* _Directions_
Exclude pictures; retype the lines below from the line containing "pyautogui.click(x=<x>, y=<y>)" through the end of the records, both ends kept.

* _Exercise material_
····················
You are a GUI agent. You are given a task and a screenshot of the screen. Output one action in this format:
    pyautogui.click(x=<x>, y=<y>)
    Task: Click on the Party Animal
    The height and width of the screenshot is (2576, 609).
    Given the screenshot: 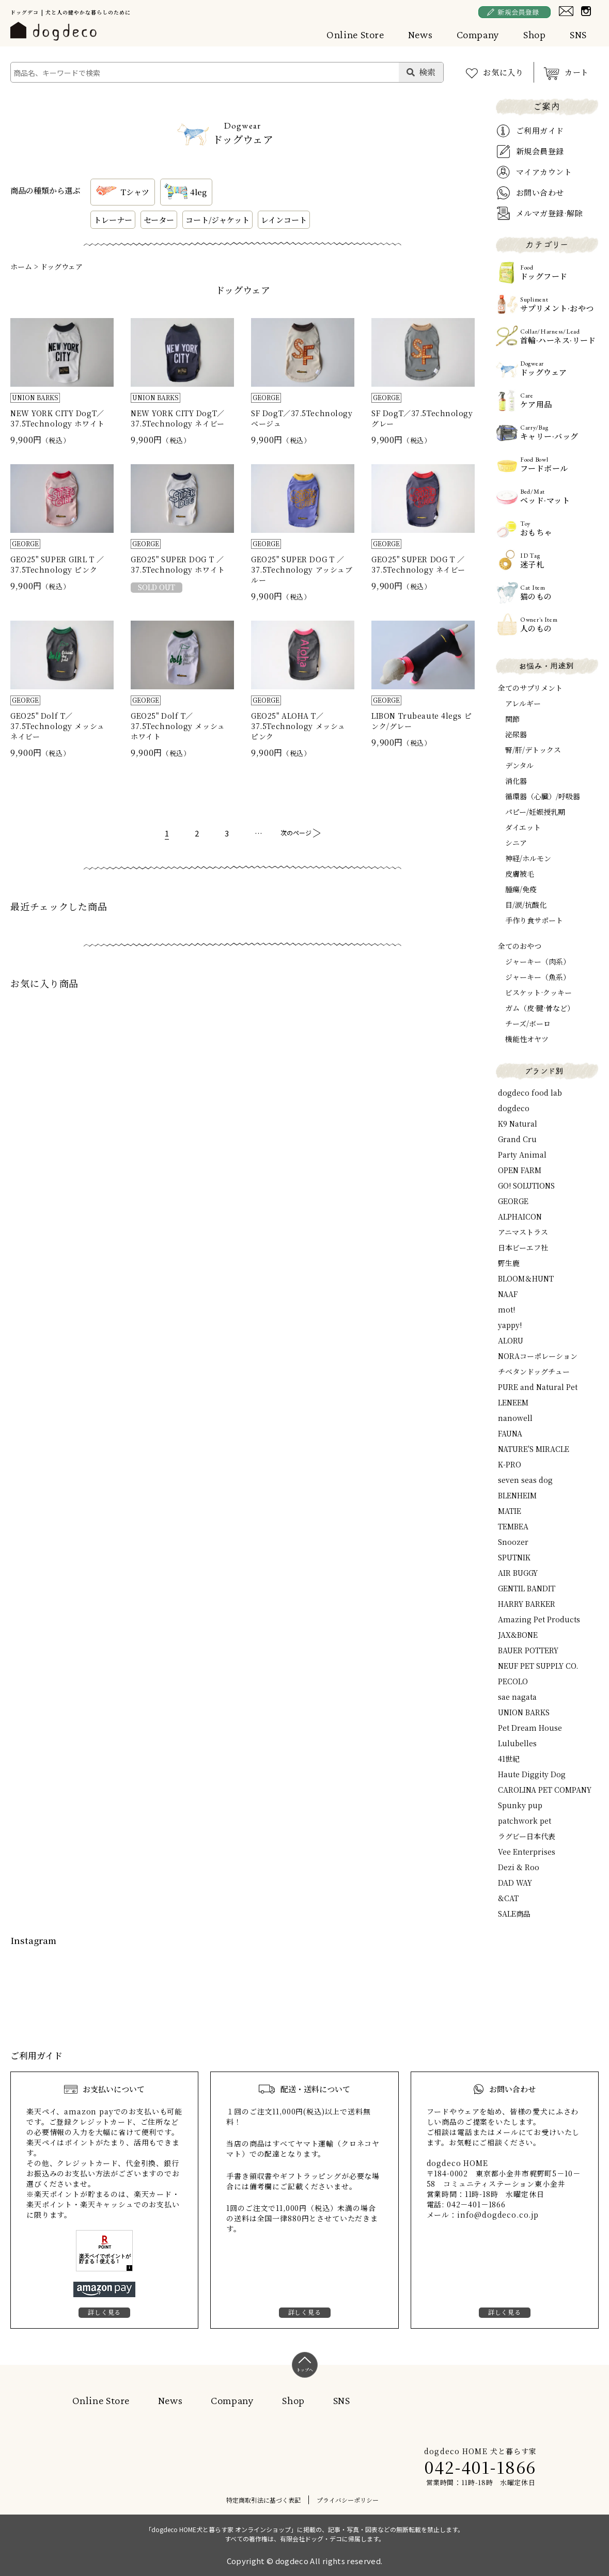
····················
* _Exercise response_
    pyautogui.click(x=<x>, y=<y>)
    Task: Click on the Party Animal
    The height and width of the screenshot is (2576, 609).
    Given the screenshot: 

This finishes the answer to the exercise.